In the modern day, obviously, if the president found his way into a camp in the middle east, he's well known enough that if someone was impersonating him, it's a Mystique situation, as opposed to a random guy claiming to be him.
This question actually came from an episode of the West Wing, when President Bartlet gives an order to the Chairman of the Joint Chiefs and the chairman relays they order over the phone using what is presumably a specific code reading to verify his identity.
In medieval Europe, prior to universal recognition of the appearance of the leader, was there a similar way of identifying that the orders were coming from the head honcho? Would every platoon leader know what the king looks like and be able to spot my fakery? Would it depend on my dress, my accent, my comportment? Did I have a code phrase I used when giving orders? Did they have to be written and sealed with wax? Could I conceivably get away with this cockamamie plan?
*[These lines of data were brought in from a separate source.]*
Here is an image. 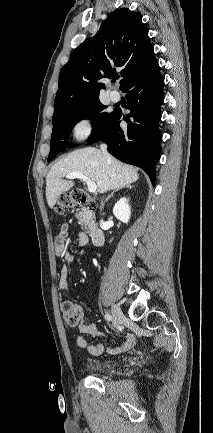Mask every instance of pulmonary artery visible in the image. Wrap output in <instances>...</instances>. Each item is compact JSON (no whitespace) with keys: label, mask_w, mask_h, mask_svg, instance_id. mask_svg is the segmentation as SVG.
I'll use <instances>...</instances> for the list:
<instances>
[{"label":"pulmonary artery","mask_w":213,"mask_h":433,"mask_svg":"<svg viewBox=\"0 0 213 433\" xmlns=\"http://www.w3.org/2000/svg\"><path fill=\"white\" fill-rule=\"evenodd\" d=\"M110 99L113 102L119 101L120 100V93L118 91H116V90L111 91L110 92Z\"/></svg>","instance_id":"obj_1"}]
</instances>
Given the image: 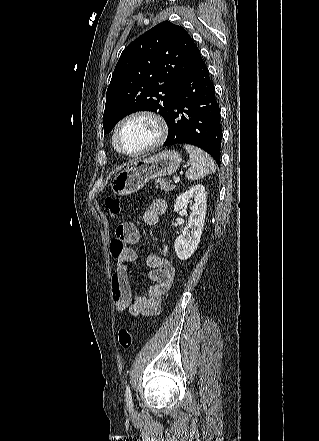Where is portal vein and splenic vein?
<instances>
[{
    "mask_svg": "<svg viewBox=\"0 0 319 441\" xmlns=\"http://www.w3.org/2000/svg\"><path fill=\"white\" fill-rule=\"evenodd\" d=\"M180 181V178L179 177H174V182L175 183H178Z\"/></svg>",
    "mask_w": 319,
    "mask_h": 441,
    "instance_id": "1",
    "label": "portal vein and splenic vein"
}]
</instances>
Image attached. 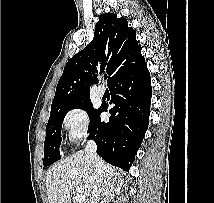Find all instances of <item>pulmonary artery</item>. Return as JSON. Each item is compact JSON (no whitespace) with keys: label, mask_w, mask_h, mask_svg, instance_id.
Segmentation results:
<instances>
[{"label":"pulmonary artery","mask_w":214,"mask_h":203,"mask_svg":"<svg viewBox=\"0 0 214 203\" xmlns=\"http://www.w3.org/2000/svg\"><path fill=\"white\" fill-rule=\"evenodd\" d=\"M97 93L101 97L104 96V94H105V88H104V86H102V85L99 86L98 89H97Z\"/></svg>","instance_id":"1"}]
</instances>
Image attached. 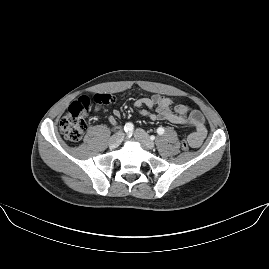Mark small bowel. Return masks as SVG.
<instances>
[{
	"label": "small bowel",
	"instance_id": "obj_1",
	"mask_svg": "<svg viewBox=\"0 0 269 269\" xmlns=\"http://www.w3.org/2000/svg\"><path fill=\"white\" fill-rule=\"evenodd\" d=\"M171 105V98L157 94L137 99L134 102V107L139 111V113L143 116L149 117L153 121L162 120L173 124L191 126L194 131L189 136L190 146L198 148L207 134L202 114L197 110L187 109L181 105L173 111L171 109ZM154 107H156L157 112L151 113L150 109ZM120 115L121 113L119 110H114L108 116L109 124L112 126L116 125Z\"/></svg>",
	"mask_w": 269,
	"mask_h": 269
}]
</instances>
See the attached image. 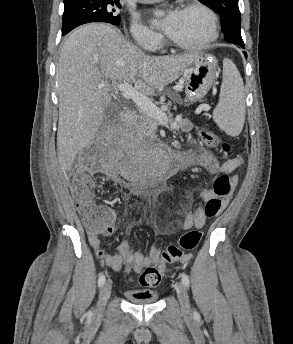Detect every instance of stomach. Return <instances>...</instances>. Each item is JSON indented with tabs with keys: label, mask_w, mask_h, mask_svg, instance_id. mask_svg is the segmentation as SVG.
<instances>
[{
	"label": "stomach",
	"mask_w": 293,
	"mask_h": 344,
	"mask_svg": "<svg viewBox=\"0 0 293 344\" xmlns=\"http://www.w3.org/2000/svg\"><path fill=\"white\" fill-rule=\"evenodd\" d=\"M216 76L217 60L208 54L199 53L180 76L188 102L201 100L212 87Z\"/></svg>",
	"instance_id": "stomach-1"
}]
</instances>
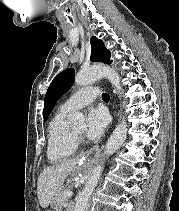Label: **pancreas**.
<instances>
[{"instance_id": "obj_1", "label": "pancreas", "mask_w": 179, "mask_h": 211, "mask_svg": "<svg viewBox=\"0 0 179 211\" xmlns=\"http://www.w3.org/2000/svg\"><path fill=\"white\" fill-rule=\"evenodd\" d=\"M70 191L69 187L63 188L60 192L57 193L55 199L52 203V206L56 209V211H62L63 206L68 200V197L64 195V192Z\"/></svg>"}]
</instances>
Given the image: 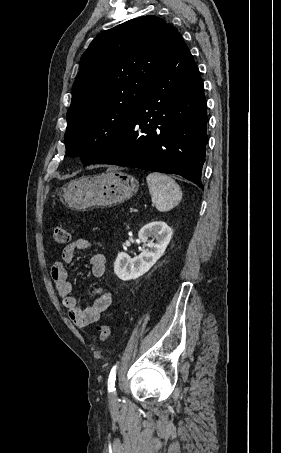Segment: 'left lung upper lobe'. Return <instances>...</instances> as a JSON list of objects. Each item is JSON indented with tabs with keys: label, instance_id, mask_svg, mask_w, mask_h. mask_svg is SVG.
<instances>
[{
	"label": "left lung upper lobe",
	"instance_id": "left-lung-upper-lobe-1",
	"mask_svg": "<svg viewBox=\"0 0 281 453\" xmlns=\"http://www.w3.org/2000/svg\"><path fill=\"white\" fill-rule=\"evenodd\" d=\"M179 33L143 16L100 33L84 52L67 111L66 156L93 164L117 140L169 57Z\"/></svg>",
	"mask_w": 281,
	"mask_h": 453
}]
</instances>
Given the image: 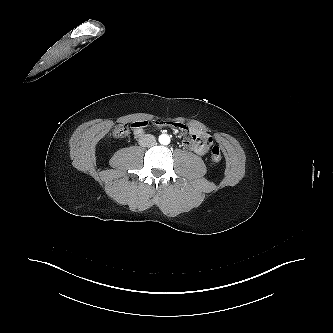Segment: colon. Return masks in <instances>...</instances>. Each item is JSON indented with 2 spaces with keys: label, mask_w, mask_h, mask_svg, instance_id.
Listing matches in <instances>:
<instances>
[{
  "label": "colon",
  "mask_w": 333,
  "mask_h": 333,
  "mask_svg": "<svg viewBox=\"0 0 333 333\" xmlns=\"http://www.w3.org/2000/svg\"><path fill=\"white\" fill-rule=\"evenodd\" d=\"M129 132H130L129 125L121 124L115 129L114 137L115 138H124V137L128 136ZM221 160H222V155H221V151H220L219 147L213 146L212 150H211V161L214 164H217V163L221 162Z\"/></svg>",
  "instance_id": "colon-1"
}]
</instances>
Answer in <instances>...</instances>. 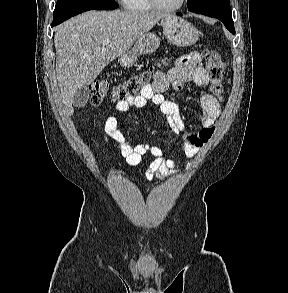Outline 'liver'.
Returning a JSON list of instances; mask_svg holds the SVG:
<instances>
[{
  "label": "liver",
  "mask_w": 288,
  "mask_h": 293,
  "mask_svg": "<svg viewBox=\"0 0 288 293\" xmlns=\"http://www.w3.org/2000/svg\"><path fill=\"white\" fill-rule=\"evenodd\" d=\"M168 15L139 11H87L55 28L56 78L60 98L72 115L75 92L93 83L114 59ZM110 39L104 48L101 41Z\"/></svg>",
  "instance_id": "6515ba94"
}]
</instances>
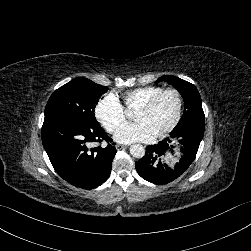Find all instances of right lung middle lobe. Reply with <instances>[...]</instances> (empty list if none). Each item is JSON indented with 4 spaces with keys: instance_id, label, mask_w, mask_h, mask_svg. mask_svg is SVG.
Wrapping results in <instances>:
<instances>
[{
    "instance_id": "1",
    "label": "right lung middle lobe",
    "mask_w": 251,
    "mask_h": 251,
    "mask_svg": "<svg viewBox=\"0 0 251 251\" xmlns=\"http://www.w3.org/2000/svg\"><path fill=\"white\" fill-rule=\"evenodd\" d=\"M108 88L78 77L57 89L49 98L46 116H65L84 123L96 121L94 108Z\"/></svg>"
}]
</instances>
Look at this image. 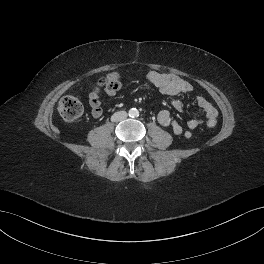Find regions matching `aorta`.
I'll return each mask as SVG.
<instances>
[{
    "label": "aorta",
    "instance_id": "1",
    "mask_svg": "<svg viewBox=\"0 0 264 264\" xmlns=\"http://www.w3.org/2000/svg\"><path fill=\"white\" fill-rule=\"evenodd\" d=\"M129 115H130L131 117H136V116L139 115V111H138L136 108H132V109H130V111H129Z\"/></svg>",
    "mask_w": 264,
    "mask_h": 264
}]
</instances>
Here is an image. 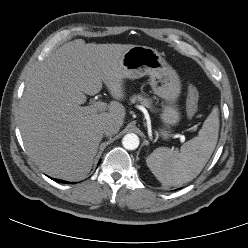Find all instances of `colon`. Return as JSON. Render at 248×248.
<instances>
[{
	"mask_svg": "<svg viewBox=\"0 0 248 248\" xmlns=\"http://www.w3.org/2000/svg\"><path fill=\"white\" fill-rule=\"evenodd\" d=\"M199 94L195 86L189 85L186 98V112L189 117L195 115L198 110Z\"/></svg>",
	"mask_w": 248,
	"mask_h": 248,
	"instance_id": "5ec220e1",
	"label": "colon"
}]
</instances>
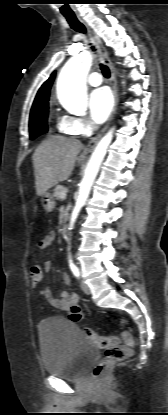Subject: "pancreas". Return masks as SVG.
Instances as JSON below:
<instances>
[{
	"mask_svg": "<svg viewBox=\"0 0 168 415\" xmlns=\"http://www.w3.org/2000/svg\"><path fill=\"white\" fill-rule=\"evenodd\" d=\"M67 192V188H65L64 186H62V185H57L56 186V188L54 189V193H53V195H54V197L57 199V200H60V199H62L61 197H60V195H61V192Z\"/></svg>",
	"mask_w": 168,
	"mask_h": 415,
	"instance_id": "pancreas-1",
	"label": "pancreas"
}]
</instances>
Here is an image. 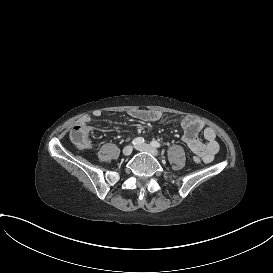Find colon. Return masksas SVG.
<instances>
[{"label":"colon","instance_id":"obj_1","mask_svg":"<svg viewBox=\"0 0 273 273\" xmlns=\"http://www.w3.org/2000/svg\"><path fill=\"white\" fill-rule=\"evenodd\" d=\"M91 128V121L89 119H81L70 132V139L74 143V147L77 150L90 149L94 146V139L92 137H86V134ZM188 145L191 149L200 152L205 151L206 146L201 142H197L194 139L189 140Z\"/></svg>","mask_w":273,"mask_h":273}]
</instances>
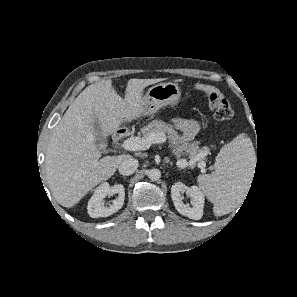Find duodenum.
Here are the masks:
<instances>
[{
    "instance_id": "duodenum-1",
    "label": "duodenum",
    "mask_w": 297,
    "mask_h": 297,
    "mask_svg": "<svg viewBox=\"0 0 297 297\" xmlns=\"http://www.w3.org/2000/svg\"><path fill=\"white\" fill-rule=\"evenodd\" d=\"M125 130L119 129L113 134V140L118 141L120 137L124 134Z\"/></svg>"
}]
</instances>
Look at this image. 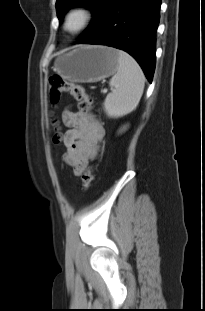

There is always more to say, but variations on this question have come up here from time to time before, and you might like to review some of those earlier threads while waiting for fresh responses to your query. All of these circle around the core issue of how well senior figures in your society – nobles – would have known the face of their king, but collectively they offer some clear pointers towards an answer. Certainly if you were claiming to command the people in the tent as their "liege" they would almost certainly know you in person, since kingship was peripatetic in this period and lordship was something exercised in person.
u/sunagainstgold covered something close to the topic you are interested in via a couple of typically excellent posts in
and
In Middle Ages how did people verify seal authenticity?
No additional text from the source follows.